Assignment: Entries below include pictures. Output exactly the lines from the one with "RABAL GURUNG" down to the one with "needs if it’s", both ends included, and leave the pictures out.

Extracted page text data
----
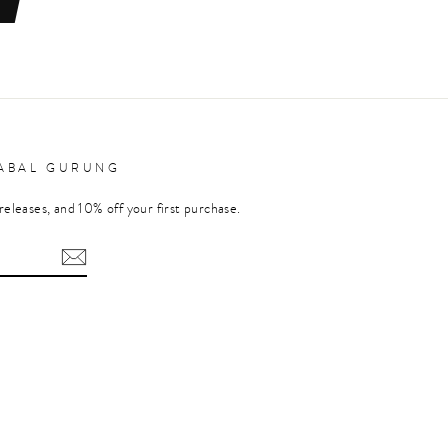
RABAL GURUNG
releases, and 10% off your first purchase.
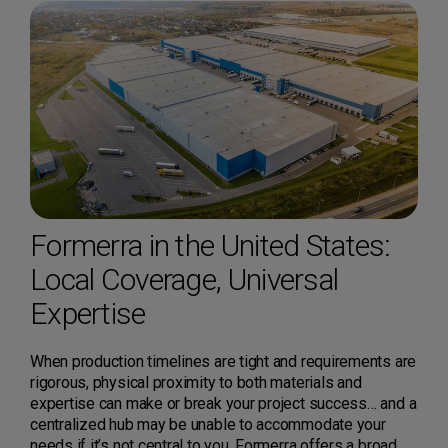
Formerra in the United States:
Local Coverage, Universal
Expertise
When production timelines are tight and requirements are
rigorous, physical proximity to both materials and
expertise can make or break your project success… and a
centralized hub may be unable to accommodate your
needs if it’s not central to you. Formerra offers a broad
----
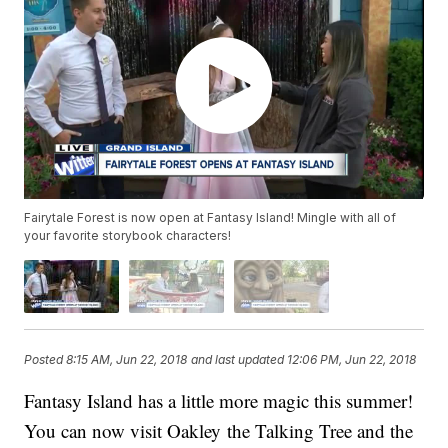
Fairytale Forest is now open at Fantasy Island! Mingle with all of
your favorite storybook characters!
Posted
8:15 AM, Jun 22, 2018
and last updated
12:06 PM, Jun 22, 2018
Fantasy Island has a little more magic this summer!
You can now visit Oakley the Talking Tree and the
----
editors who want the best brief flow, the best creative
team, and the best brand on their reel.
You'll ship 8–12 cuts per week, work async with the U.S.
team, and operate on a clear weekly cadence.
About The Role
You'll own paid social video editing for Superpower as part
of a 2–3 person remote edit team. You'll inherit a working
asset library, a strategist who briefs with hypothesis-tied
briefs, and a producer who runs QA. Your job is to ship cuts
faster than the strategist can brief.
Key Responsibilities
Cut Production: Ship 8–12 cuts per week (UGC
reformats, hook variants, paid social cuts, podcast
----
Response area:
RABAL GURUNG
releases, and 10% off your first purchase.
Formerra in the United States:
Local Coverage, Universal
Expertise
When production timelines are tight and requirements are
rigorous, physical proximity to both materials and
expertise can make or break your project success… and a
centralized hub may be unable to accommodate your
needs if it’s not central to you. Formerra offers a broad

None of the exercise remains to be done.